TfL pension fund urged to support net-zero and local investment opportunities

The Transport for London (TfL) Pension Fund has been urged to take “serious steps” to help address the ongoing climate emergency by ensuring that it is not involved with extractive fossil fuel investments.

The call for action was one of 18 recommendations from the London Assembly Greater London Authority (GLA) Oversight Committee, which shared a report outlining the ways the GLA, its functional bodies and pension funds can be more transparent and look to benefit London.

In particular, it recommended that the Mayor of London, Sadiq Khan, should work with the London Pensions Fund Authority (LPFA) and the TfL Pension Fund to ensure their net-zero targets align with his targets, specifically by ensuring they are sufficiently ambitious.

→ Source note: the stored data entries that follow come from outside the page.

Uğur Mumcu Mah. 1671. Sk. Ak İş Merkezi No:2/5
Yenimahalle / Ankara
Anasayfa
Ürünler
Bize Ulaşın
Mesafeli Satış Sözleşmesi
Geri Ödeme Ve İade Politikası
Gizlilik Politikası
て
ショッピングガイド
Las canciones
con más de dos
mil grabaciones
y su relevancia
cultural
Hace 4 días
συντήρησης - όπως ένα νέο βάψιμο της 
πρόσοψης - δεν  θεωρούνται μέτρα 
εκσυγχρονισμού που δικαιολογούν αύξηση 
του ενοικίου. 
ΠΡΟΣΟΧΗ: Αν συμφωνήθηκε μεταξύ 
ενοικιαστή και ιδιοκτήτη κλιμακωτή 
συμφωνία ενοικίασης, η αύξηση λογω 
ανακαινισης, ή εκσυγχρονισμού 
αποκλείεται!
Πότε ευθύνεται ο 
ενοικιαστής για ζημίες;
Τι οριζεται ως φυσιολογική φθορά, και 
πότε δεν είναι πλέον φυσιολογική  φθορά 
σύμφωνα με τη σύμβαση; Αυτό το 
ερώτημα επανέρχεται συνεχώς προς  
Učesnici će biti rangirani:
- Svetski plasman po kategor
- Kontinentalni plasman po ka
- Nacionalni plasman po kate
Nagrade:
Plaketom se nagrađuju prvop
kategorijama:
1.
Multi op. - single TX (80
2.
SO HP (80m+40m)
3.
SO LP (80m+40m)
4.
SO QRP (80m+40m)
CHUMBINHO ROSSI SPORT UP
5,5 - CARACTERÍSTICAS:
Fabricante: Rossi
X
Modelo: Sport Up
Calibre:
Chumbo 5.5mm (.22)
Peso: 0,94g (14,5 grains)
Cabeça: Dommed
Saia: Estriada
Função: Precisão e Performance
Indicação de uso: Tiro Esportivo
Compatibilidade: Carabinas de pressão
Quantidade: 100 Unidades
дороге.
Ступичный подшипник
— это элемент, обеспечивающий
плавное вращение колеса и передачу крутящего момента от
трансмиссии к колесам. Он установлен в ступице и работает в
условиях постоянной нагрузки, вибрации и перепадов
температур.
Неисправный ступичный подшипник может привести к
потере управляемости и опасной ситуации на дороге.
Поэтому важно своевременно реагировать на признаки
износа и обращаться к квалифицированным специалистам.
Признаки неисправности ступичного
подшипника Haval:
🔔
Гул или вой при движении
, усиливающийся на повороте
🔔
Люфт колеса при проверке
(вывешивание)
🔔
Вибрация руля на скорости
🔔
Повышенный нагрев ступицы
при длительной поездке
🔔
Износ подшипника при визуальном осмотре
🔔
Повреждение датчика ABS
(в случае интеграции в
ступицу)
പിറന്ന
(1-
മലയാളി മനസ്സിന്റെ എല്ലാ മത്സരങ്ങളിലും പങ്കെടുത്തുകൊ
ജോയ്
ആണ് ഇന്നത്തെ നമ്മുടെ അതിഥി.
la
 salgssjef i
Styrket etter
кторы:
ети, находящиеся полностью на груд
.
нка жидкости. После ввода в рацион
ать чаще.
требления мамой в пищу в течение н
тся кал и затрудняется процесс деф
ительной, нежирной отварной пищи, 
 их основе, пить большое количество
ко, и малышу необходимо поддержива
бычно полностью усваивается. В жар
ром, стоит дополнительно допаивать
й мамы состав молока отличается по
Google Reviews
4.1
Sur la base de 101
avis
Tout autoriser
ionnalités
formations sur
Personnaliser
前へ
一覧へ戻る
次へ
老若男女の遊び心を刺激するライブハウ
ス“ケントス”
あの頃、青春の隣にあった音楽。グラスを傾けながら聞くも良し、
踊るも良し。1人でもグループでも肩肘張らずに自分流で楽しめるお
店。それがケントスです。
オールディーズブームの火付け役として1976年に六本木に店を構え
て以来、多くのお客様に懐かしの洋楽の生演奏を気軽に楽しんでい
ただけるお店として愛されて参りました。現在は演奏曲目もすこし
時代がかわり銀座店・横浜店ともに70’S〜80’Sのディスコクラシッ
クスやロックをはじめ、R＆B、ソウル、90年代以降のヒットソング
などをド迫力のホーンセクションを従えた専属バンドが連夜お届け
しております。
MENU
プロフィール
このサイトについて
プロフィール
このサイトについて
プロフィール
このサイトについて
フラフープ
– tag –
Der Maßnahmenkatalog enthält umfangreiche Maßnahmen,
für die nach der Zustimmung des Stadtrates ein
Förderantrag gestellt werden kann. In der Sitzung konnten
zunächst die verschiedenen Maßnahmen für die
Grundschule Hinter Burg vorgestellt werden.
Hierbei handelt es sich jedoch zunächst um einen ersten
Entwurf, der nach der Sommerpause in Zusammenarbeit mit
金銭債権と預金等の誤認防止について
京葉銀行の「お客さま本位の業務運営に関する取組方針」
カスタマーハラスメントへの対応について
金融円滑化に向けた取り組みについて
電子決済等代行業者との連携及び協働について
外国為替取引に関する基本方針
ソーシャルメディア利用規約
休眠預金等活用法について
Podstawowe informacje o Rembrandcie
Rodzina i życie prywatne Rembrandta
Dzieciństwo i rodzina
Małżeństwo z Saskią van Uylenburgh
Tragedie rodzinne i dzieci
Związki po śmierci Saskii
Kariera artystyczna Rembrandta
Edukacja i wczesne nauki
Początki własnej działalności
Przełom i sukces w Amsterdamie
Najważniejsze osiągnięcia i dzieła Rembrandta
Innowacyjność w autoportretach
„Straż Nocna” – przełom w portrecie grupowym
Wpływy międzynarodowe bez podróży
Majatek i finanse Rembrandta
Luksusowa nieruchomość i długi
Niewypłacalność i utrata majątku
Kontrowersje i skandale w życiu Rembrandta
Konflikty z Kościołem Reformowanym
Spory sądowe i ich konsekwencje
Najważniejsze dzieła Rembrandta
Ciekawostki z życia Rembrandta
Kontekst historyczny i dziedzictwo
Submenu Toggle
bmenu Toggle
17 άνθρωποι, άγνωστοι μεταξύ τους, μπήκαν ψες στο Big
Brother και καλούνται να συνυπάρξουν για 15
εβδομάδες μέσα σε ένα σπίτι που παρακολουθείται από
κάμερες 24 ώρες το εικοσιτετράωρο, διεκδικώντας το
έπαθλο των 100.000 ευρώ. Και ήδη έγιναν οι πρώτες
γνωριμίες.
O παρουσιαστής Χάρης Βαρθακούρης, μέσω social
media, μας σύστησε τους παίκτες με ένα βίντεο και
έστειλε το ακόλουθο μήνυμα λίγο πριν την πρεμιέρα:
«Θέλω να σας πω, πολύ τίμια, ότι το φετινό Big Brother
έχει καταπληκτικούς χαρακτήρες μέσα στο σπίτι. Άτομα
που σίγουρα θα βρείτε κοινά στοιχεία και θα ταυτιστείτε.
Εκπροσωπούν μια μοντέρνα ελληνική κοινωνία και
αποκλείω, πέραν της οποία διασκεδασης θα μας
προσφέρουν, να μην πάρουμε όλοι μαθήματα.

It also suggested that the Khan should encourage the TfL Pension Fund to report on and publish annual performance against its net-zero targets.

In addition to this, the committee encouraged the Mayor of London to ensure that the LPFA and the TfL Pension Fund take a more consistent approach to extractive fossil fuel investments, and in particular, press the TfL Pension Fund to develop “urgent action plans” and divest completely from extractive fossil fuels.

Indeed, the committee’s report noted that whilst the LPFA has moved away from investing in any extractive fossil fuels, TfL continues to invest in extractive fossil fuels, and has yet to announce any plans to stop those investments, arguing that this goes against the Mayor’s view that divesting from fossil fuels is required for the GLA to achieve net zero.

In addition to the climate considerations, the committee raised concerns regarding a lack of investment from the LPFA and TfL Pension Fund in London-based companies, arguing that the TFL pension funds can demonstrate stronger commitments to invest in London without compromising the objective of achieving diversified investment portfolios.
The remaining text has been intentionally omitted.